If you want to do the anti v-lockup mod (pins, and gluing the two inners to the core) then you have to take the bumps off the small inner bits. I recommend leaving a small bump. And yes it is going to take time. If you want your V6 to function better you are just going to have to put up with that.


----------



## Shamah02 (Jun 23, 2009)

Cubes=Life said:


> I used a rasp, or as some people call, a file.
> 
> Mine got loose really fast, as you remember, lol.
> 
> ...



Yea hopefully. Yours was EXTREMELY loose!



mcciff2112 said:


> Shamah02 said:
> 
> 
> > Well I assembled my cube earlier with the corner, and inner edge mod ONLY and I didn't like the way it felt. So, I decided I'd complete the full mod. (probably not the pins though)
> ...



Yea I thought this is what I'd have to do. Before I sanded down the 12 big inner pieces only and that made the cube come out of alignment even more



Dene said:


> If you want to do the anti v-lockup mod (pins, and gluing the two inners to the core) then you have to take the bumps off the small inner bits. I recommend leaving a small bump. And yes it is going to take time. If you want your V6 to function better you are just going to have to put up with that.



Well I guess I'll finish the full mod! Thanks for the help guys


----------



## luke1984 (Jun 23, 2009)

I personally feel there's absolutely no reason to remove the inner layer clicking. First of all it's a pain in the ass to sand down 22 very small pieces, especially if you have huge hands like me.
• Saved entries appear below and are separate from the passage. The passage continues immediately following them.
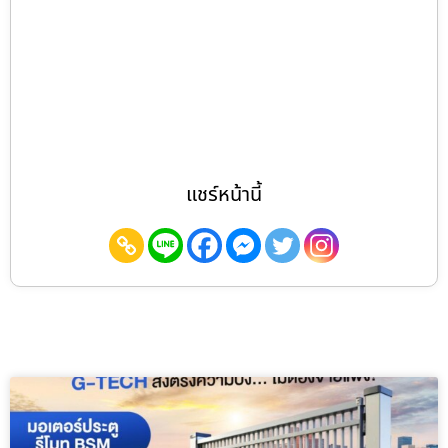
แชร์หน้านี้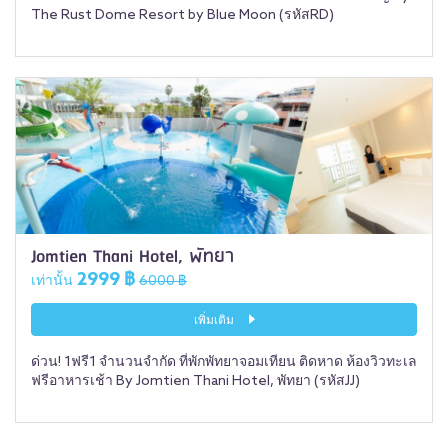
The Rust Dome Resort by Blue Moon (รหัสRD)
Jomtien Thani Hotel, พัทยา
2999 ฿
เท่านั้น
6000 ฿
เพิ่มเติม
ด่วน! 1ฟรี1 จำนวนจำกัด ที่พักพัทยาจอมเทียน ติดหาด ห้องวิวทะเล
ฟรีอาหารเช้า By Jomtien Thani Hotel, พัทยา (รหัสJJ)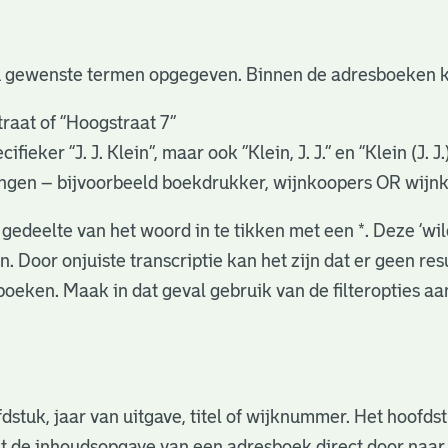
u gewenste termen opgegeven. Binnen de adresboeken k
raat of “Hoogstraat 7”
eker “J. J. Klein”, maar ook ”Klein, J. J.” en “Klein (J. J
gingen – bijvoorbeeld boekdrukker, wijnkoopers OR wijn
gedeelte van het woord in te tikken met een *. Deze ‘wi
. Door onjuiste transcriptie kan het zijn dat er geen re
oeken. Maak in dat geval gebruik van de filteropties a
fdstuk, jaar van uitgave, titel of wijknummer. Het hoofd
nuit de inhoudsopgave van een adresboek direct door naa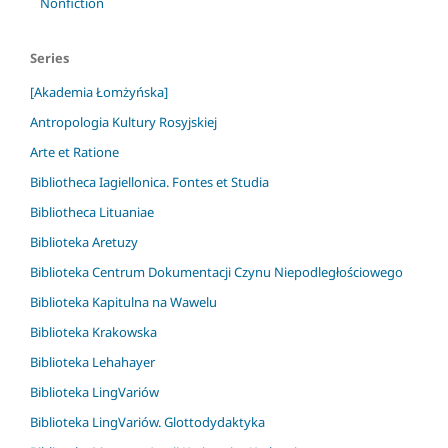
Nonfiction
Series
[Akademia Łomżyńska]
Antropologia Kultury Rosyjskiej
Arte et Ratione
Bibliotheca Iagiellonica. Fontes et Studia
Bibliotheca Lituaniae
Biblioteka Aretuzy
Biblioteka Centrum Dokumentacji Czynu Niepodległościowego
Biblioteka Kapitulna na Wawelu
Biblioteka Krakowska
Biblioteka Lehahayer
Biblioteka LingVariów
Biblioteka LingVariów. Glottodydaktyka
And second: After breaking the cube in for a while the inner layer clicking isn't as annoying anymore. I can easily turn 3 layers with 1 finger. And I don't need to take the cube apart every now and then to put in new pins. I do think all other parts of the PiMod are a must.

I don't think it's worth the effort.


----------



## mcciff2112 (Jun 23, 2009)

luke1984 said:


> First of all it's a pain in the ass to sand down 22 very small pieces, especially if you have huge hands like me.
> 
> And I don't need to take the cube apart every now and then to put in new pins



I used an X-acto knife. Took very little time or effort to do, there was no problems at all.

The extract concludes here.